## DATA EXTRACT:
-=-=-

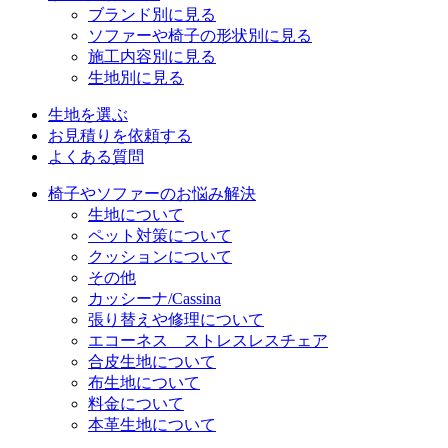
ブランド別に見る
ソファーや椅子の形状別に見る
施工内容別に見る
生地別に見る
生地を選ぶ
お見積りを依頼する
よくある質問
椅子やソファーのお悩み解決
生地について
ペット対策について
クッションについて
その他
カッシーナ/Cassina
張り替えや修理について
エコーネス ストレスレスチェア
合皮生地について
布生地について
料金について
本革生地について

-=-=-

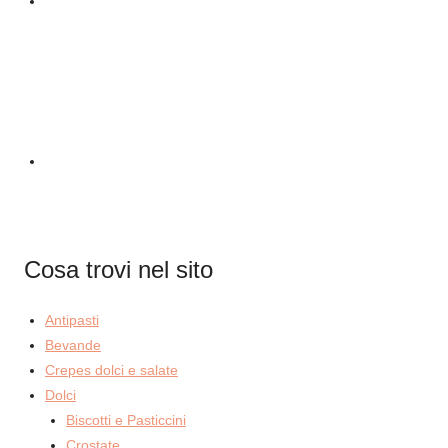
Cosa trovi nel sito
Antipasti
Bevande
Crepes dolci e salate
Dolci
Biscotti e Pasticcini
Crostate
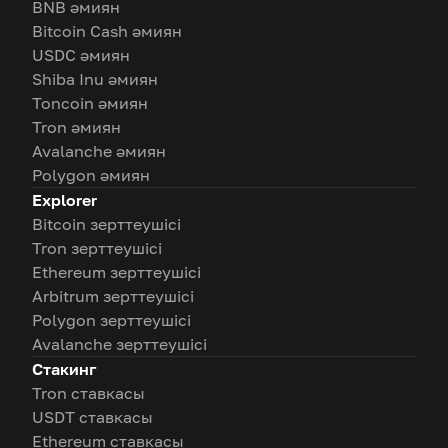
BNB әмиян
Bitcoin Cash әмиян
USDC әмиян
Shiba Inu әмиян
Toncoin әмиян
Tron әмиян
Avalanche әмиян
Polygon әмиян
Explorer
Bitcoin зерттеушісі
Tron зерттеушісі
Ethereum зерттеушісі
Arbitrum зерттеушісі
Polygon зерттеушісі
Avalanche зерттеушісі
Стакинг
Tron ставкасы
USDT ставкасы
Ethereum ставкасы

-=-=-

Please give the count of lines above with "Bitcoin", nothing else.

2